Late March in Denver is a transitional period with large day-to-day swings driven by passing storm systems, dry downslope (Chinook) events, and the retreat of winter snowpack. Seasonal climate signals and long-term warming set a background trend, but short-term synoptic patterns dominate what actually happens on a particular date. Forecast models and observations in the days immediately before March 28 will therefore be most informative.

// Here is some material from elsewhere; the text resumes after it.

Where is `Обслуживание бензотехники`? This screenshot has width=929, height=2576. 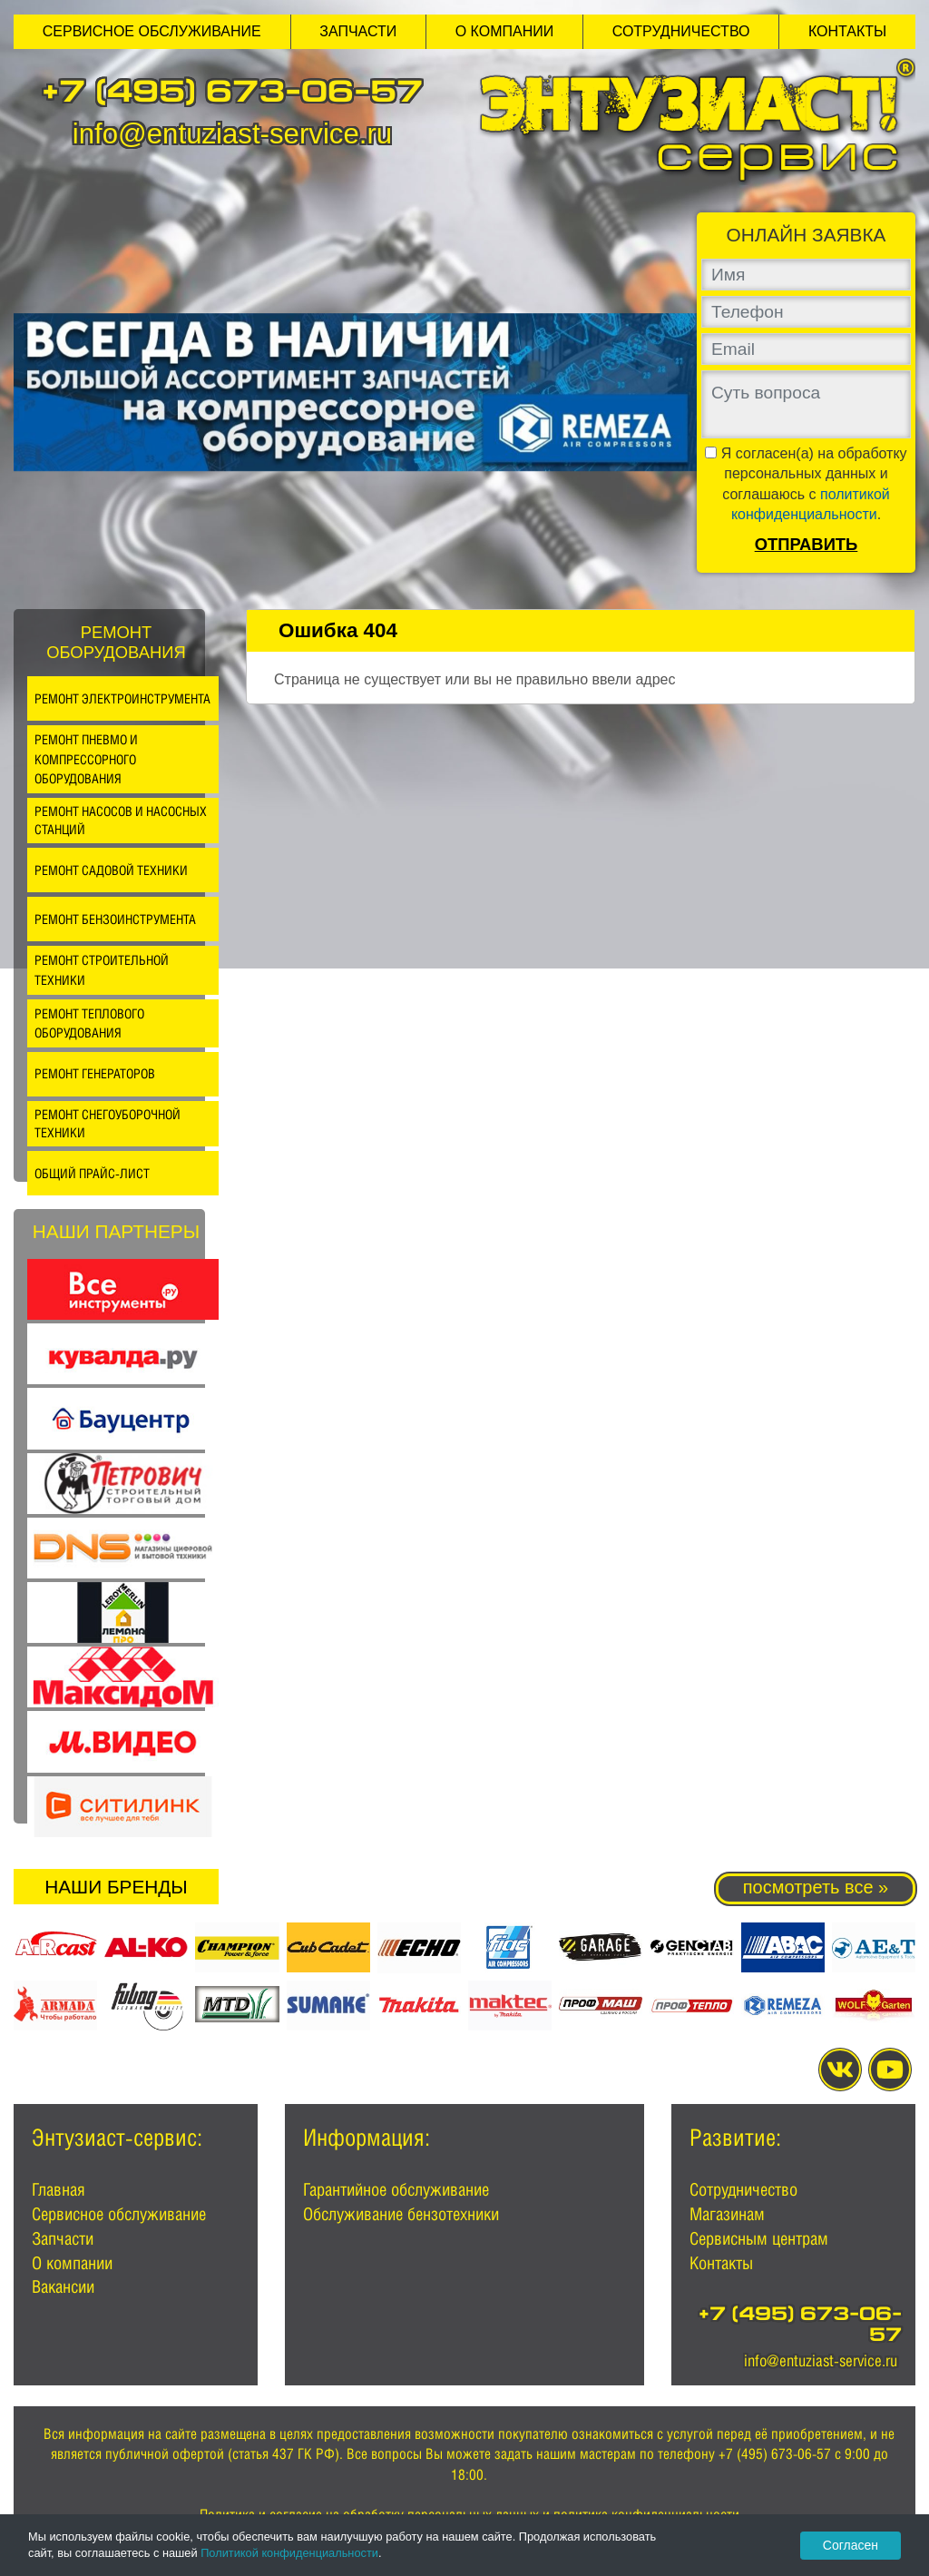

Market prices reflect the aggregation of trader beliefs and incoming information and update as new forecasts and observations arrive. Treat prices as a dynamic, consensus indicator of expectation rather than as an authoritative meteorological forecast.
The event page currently lists the close time as TBD; the market will specify a closing time and a settlement procedure prior to resolution. Check the market's event page for the official close and settlement timestamps.
The market's resolution rules on the event page identify the official data source used for settlement. If the source is not explicitly stated there, the operator typically uses an authoritative meteorological station (for example, the official Denver station used by national weather services); verify the event's resolution text to be certain.
Markets commonly define it as the maximum air temperature recorded by the specified official station during the local calendar day (00:00–23:59 local time) as measured by that station's instrumentation. Confirm the exact definition and time window in the event's resolution rules.
A persistent upper-level ridge with southerly flow, clear skies, strong daytime solar heating, and downslope Chinook winds are the primary drivers of unusually warm highs in late March; absence of snow cover also amplifies daytime warming.
Broad synoptic tendencies can be anticipated several days in advance, but useful day-to-day detail usually emerges in the 1–3 days before the target date as models converge and observations refine the forecast; expect market signals to sharpen as March 28 approaches and new model runs are released.